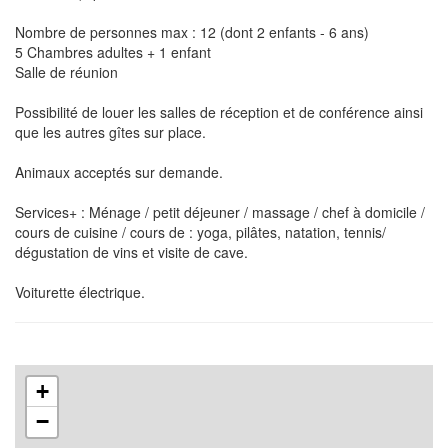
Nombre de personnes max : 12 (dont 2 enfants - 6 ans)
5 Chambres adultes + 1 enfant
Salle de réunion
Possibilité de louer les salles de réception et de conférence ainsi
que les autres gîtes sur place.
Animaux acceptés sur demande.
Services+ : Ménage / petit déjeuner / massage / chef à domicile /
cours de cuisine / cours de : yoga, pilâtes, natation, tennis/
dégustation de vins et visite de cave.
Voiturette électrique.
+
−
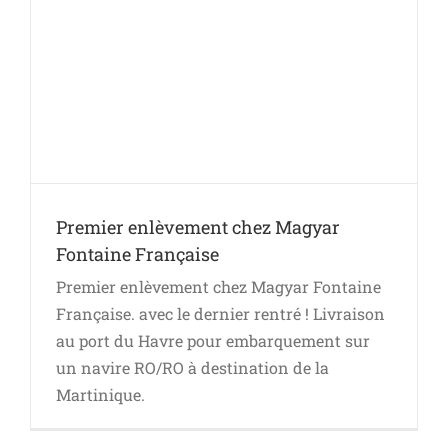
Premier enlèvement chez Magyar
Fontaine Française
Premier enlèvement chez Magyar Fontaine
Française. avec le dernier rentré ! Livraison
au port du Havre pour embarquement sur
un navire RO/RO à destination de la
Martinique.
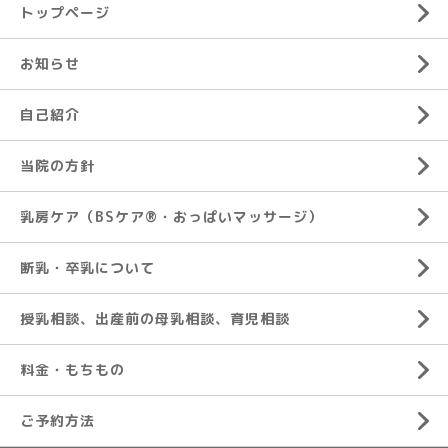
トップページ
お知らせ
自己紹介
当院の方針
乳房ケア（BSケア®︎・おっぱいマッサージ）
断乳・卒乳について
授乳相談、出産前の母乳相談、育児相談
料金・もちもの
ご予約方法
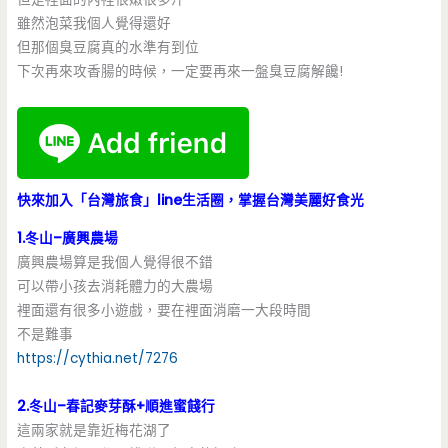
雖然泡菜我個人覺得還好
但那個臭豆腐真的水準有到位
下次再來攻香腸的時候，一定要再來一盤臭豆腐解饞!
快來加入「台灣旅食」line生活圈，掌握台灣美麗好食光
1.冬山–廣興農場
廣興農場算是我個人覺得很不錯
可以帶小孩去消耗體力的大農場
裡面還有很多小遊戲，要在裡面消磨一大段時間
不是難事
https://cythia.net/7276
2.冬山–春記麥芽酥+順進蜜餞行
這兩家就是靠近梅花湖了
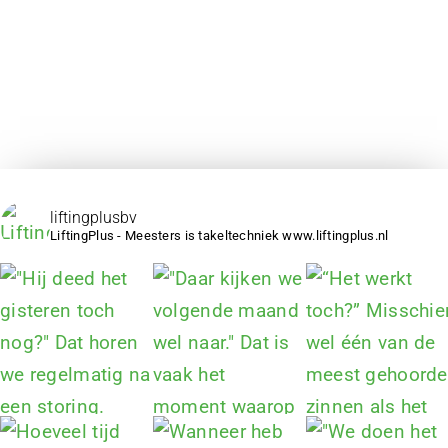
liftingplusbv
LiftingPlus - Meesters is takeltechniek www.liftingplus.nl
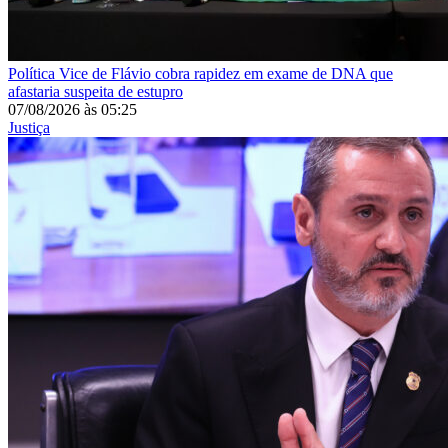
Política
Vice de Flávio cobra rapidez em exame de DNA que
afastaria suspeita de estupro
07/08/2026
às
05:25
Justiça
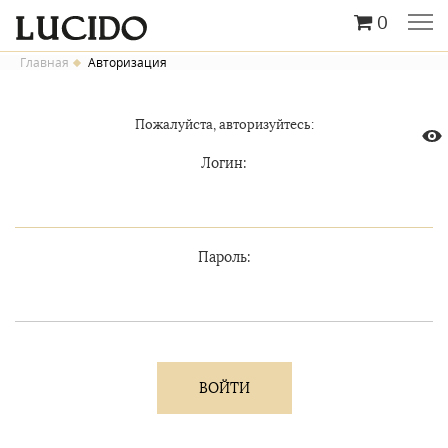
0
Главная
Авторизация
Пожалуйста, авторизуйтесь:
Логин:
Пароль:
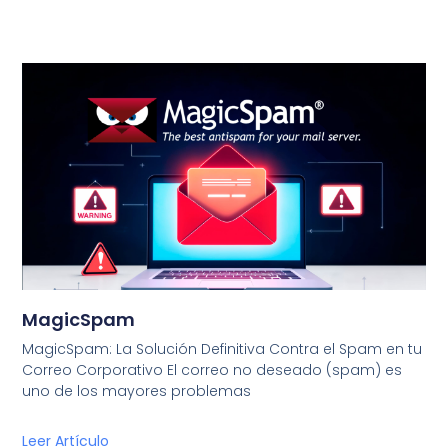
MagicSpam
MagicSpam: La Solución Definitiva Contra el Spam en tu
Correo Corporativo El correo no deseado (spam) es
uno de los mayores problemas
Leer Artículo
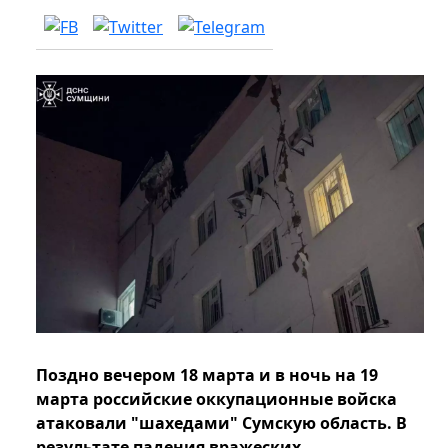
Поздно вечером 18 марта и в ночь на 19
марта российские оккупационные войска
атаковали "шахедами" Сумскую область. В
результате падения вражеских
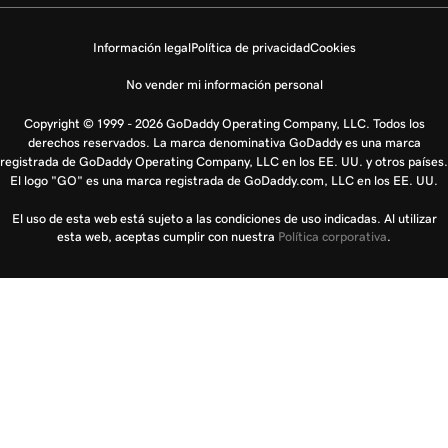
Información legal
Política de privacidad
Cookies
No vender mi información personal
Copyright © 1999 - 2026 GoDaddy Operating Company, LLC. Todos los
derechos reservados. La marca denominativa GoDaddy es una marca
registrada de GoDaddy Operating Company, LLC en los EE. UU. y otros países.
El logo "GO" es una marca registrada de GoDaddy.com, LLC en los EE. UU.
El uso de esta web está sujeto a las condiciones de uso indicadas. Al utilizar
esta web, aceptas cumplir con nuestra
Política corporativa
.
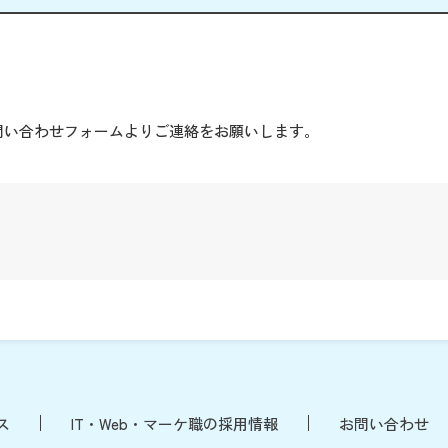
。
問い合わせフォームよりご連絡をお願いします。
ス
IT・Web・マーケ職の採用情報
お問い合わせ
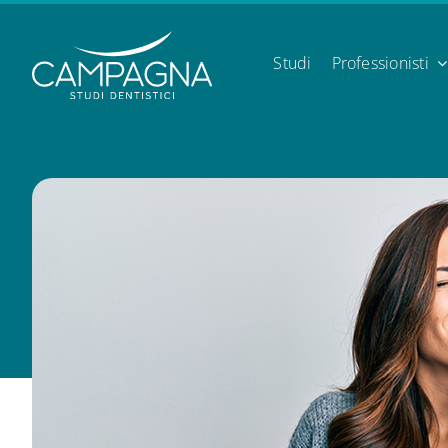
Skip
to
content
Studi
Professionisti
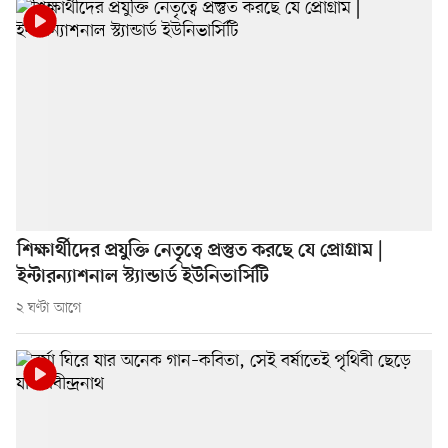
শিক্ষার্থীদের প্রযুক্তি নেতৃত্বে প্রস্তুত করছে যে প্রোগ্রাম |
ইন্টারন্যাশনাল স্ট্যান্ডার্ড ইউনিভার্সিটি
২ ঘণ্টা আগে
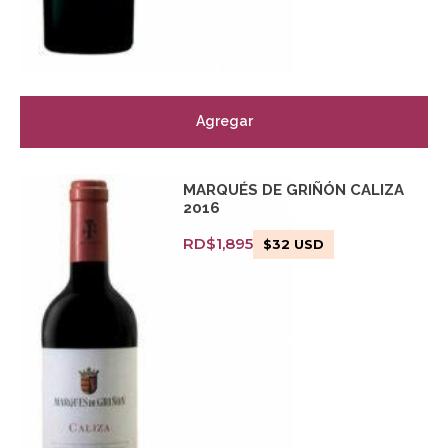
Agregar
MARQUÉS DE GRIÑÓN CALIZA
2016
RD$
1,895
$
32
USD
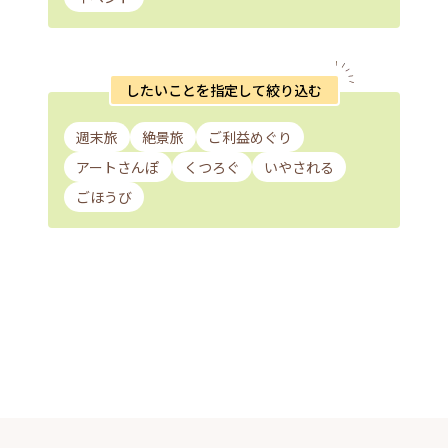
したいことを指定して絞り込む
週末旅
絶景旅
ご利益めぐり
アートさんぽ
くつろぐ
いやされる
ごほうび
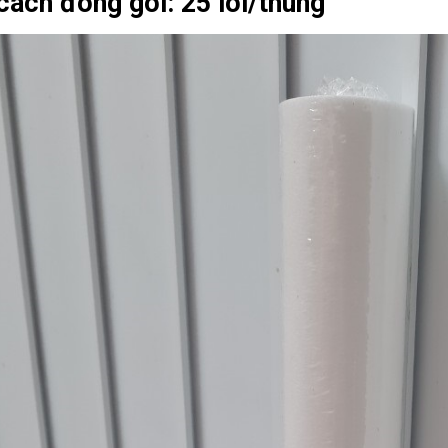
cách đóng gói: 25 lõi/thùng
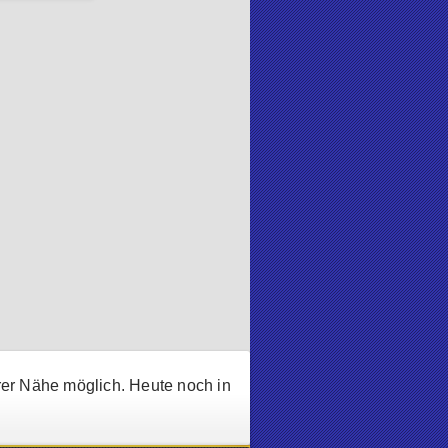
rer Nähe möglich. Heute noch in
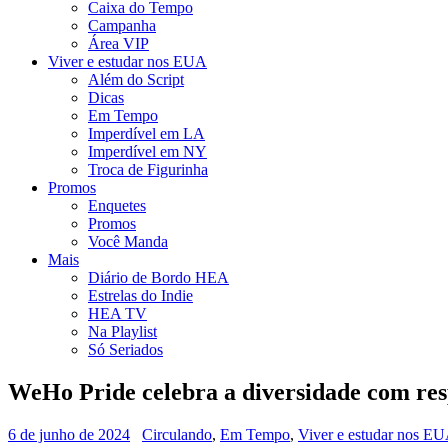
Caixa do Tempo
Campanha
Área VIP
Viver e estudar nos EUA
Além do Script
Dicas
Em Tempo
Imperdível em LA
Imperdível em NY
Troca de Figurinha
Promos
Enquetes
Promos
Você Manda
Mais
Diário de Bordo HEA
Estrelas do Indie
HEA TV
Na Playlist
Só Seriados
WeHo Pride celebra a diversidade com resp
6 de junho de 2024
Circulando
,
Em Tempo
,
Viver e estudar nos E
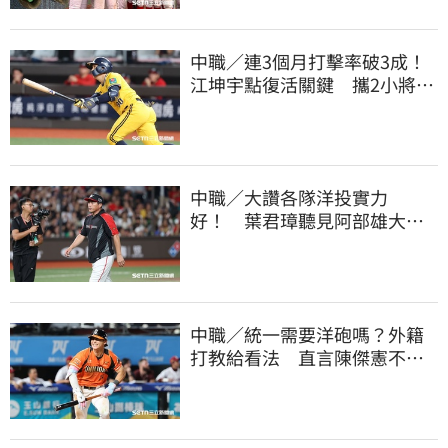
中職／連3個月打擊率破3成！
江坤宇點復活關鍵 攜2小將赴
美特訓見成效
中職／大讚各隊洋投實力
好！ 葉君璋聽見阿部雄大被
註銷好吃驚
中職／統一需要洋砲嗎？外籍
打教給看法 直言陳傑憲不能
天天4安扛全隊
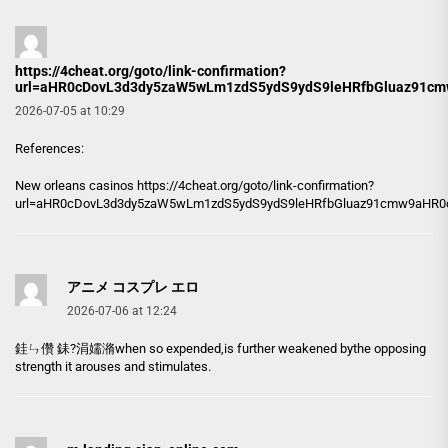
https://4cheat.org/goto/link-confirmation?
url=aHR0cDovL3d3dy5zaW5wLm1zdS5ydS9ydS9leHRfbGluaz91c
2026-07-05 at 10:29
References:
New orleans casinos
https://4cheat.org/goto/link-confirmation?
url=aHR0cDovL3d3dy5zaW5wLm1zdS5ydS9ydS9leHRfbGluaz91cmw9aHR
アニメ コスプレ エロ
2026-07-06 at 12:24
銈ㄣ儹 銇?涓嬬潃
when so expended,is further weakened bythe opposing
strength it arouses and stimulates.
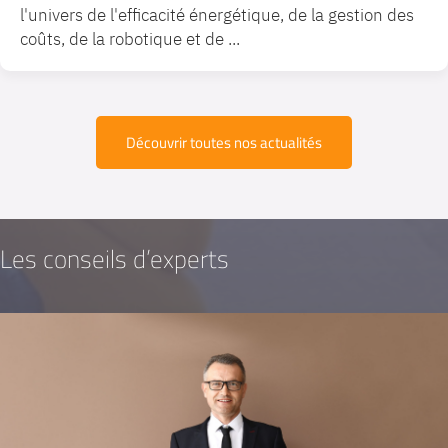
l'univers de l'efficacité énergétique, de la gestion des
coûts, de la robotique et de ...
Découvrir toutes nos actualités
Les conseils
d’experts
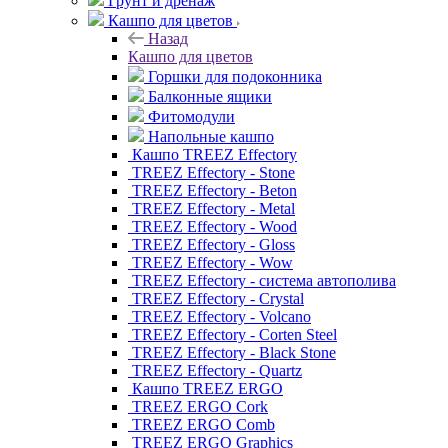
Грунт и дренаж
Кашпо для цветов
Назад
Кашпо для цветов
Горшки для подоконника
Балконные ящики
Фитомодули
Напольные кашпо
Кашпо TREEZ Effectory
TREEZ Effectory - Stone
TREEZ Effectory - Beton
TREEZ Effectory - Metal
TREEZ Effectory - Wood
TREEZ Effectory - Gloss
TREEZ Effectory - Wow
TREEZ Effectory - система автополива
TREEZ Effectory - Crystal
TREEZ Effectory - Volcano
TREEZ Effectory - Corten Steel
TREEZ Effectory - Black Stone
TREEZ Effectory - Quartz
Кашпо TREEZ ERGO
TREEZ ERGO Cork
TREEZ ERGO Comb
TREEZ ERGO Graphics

__Instructions to follow__. Word for word, retype all of the data above, but include no pictures.

__Output below__.
Nombre de personnes max : 12 (dont 2 enfants - 6 ans)
5 Chambres adultes + 1 enfant
Salle de réunion
Possibilité de louer les salles de réception et de conférence ainsi
que les autres gîtes sur place.
Animaux acceptés sur demande.
Services+ : Ménage / petit déjeuner / massage / chef à domicile /
cours de cuisine / cours de : yoga, pilâtes, natation, tennis/
dégustation de vins et visite de cave.
Voiturette électrique.
+
−
Premier enlèvement chez Magyar
Fontaine Française
Premier enlèvement chez Magyar Fontaine
Française. avec le dernier rentré ! Livraison
au port du Havre pour embarquement sur
un navire RO/RO à destination de la
Martinique.
トップページ
お知らせ
自己紹介
当院の方針
乳房ケア（BSケア®︎・おっぱいマッサージ）
断乳・卒乳について
授乳相談、出産前の母乳相談、育児相談
料金・もちもの
ご予約方法
雖然泡菜我個人覺得還好
但那個臭豆腐真的水準有到位
下次再來攻香腸的時候，一定要再來一盤臭豆腐解饞!
快來加入「台灣旅食」line生活圈，掌握台灣美麗好食光
1.冬山–廣興農場
廣興農場算是我個人覺得很不錯
可以帶小孩去消耗體力的大農場
裡面還有很多小遊戲，要在裡面消磨一大段時間
不是難事
https://cythia.net/7276
2.冬山–春記麥芽酥+順進蜜餞行
這兩家就是靠近梅花湖了
liftingplusbv
LiftingPlus - Meesters is takeltechniek www.liftingplus.nl
Política
Vice de Flávio cobra rapidez em exame de DNA que
afastaria suspeita de estupro
07/08/2026
às
05:25
Justiça
0
Главная
Авторизация
Пожалуйста, авторизуйтесь:
Логин:
Пароль:
MagicSpam
MagicSpam: La Solución Definitiva Contra el Spam en tu
Correo Corporativo El correo no deseado (spam) es
uno de los mayores problemas
Leer Artículo
Поздно вечером 18 марта и в ночь на 19
марта российские оккупационные войска
атаковали "шахедами" Сумскую область. В
результате падения вражеских
Información legal
Política de privacidad
Cookies
No vender mi información personal
Copyright © 1999 - 2026 GoDaddy Operating Company, LLC. Todos los
derechos reservados. La marca denominativa GoDaddy es una marca
registrada de GoDaddy Operating Company, LLC en los EE. UU. y otros países.
El logo "GO" es una marca registrada de GoDaddy.com, LLC en los EE. UU.
El uso de esta web está sujeto a las condiciones de uso indicadas. Al utilizar
esta web, aceptas cumplir con nuestra
Política corporativa
.
。
問い合わせフォームよりご連絡をお願いします。
ス
IT・Web・マーケ職の採用情報
お問い合わせ
Skip
to
content
Studi
Professionisti
শিক্ষার্থীদের প্রযুক্তি নেতৃত্বে প্রস্তুত করছে যে প্রোগ্রাম |
ইন্টারন্যাশনাল স্ট্যান্ডার্ড ইউনিভার্সিটি
২ ঘণ্টা আগে
Agregar
MARQUÉS DE GRIÑÓN CALIZA
2016
RD$
1,895
$
32
USD
したいことを指定して絞り込む
週末旅
絶景旅
ご利益めぐり
アートさんぽ
くつろぐ
いやされる
ごほうび
cách đóng gói: 25 lõi/thùng
rer Nähe möglich. Heute noch in
Caixa do Tempo
Campanha
Área VIP
Viver e estudar nos EUA
Além do Script
Dicas
Em Tempo
Imperdível em LA
Imperdível em NY
Troca de Figurinha
Promos
Enquetes
Promos
Você Manda
Mais
Diário de Bordo HEA
Estrelas do Indie
HEA TV
Na Playlist
Só Seriados
WeHo Pride celebra a diversidade com resp
6 de junho de 2024
Circulando
,
Em Tempo
,
Viver e estudar nos E
中職／連3個月打擊率破3成！
江坤宇點復活關鍵 攜2小將赴
美特訓見成效
中職／大讚各隊洋投實力
好！ 葉君璋聽見阿部雄大被
註銷好吃驚
中職／統一需要洋砲嗎？外籍
打教給看法 直言陳傑憲不能
天天4安扛全隊
https://4cheat.org/goto/link-confirmation?
url=aHR0cDovL3d3dy5zaW5wLm1zdS5ydS9ydS9leHRfbGluaz91c
2026-07-05 at 10:29
References:
New orleans casinos
https://4cheat.org/goto/link-confirmation?
url=aHR0cDovL3d3dy5zaW5wLm1zdS5ydS9ydS9leHRfbGluaz91cmw9aHR
アニメ コスプレ エロ
2026-07-06 at 12:24
銈ㄣ儹 銇?涓嬬潃
when so expended,is further weakened bythe opposing
strength it arouses and stimulates.
l'univers de l'efficacité énergétique, de la gestion des
coûts, de la robotique et de ...
Découvrir toutes nos actualités
Les conseils
d’experts
Грунт и дренаж
Кашпо для цветов
Назад
Кашпо для цветов
Горшки для подоконника
Балконные ящики
Фитомодули
Напольные кашпо
Кашпо TREEZ Effectory
TREEZ Effectory - Stone
TREEZ Effectory - Beton
TREEZ Effectory - Metal
TREEZ Effectory - Wood
TREEZ Effectory - Gloss
TREEZ Effectory - Wow
TREEZ Effectory - система автополива
TREEZ Effectory - Crystal
TREEZ Effectory - Volcano
TREEZ Effectory - Corten Steel
TREEZ Effectory - Black Stone
TREEZ Effectory - Quartz
Кашпо TREEZ ERGO
TREEZ ERGO Cork
TREEZ ERGO Comb
TREEZ ERGO Graphics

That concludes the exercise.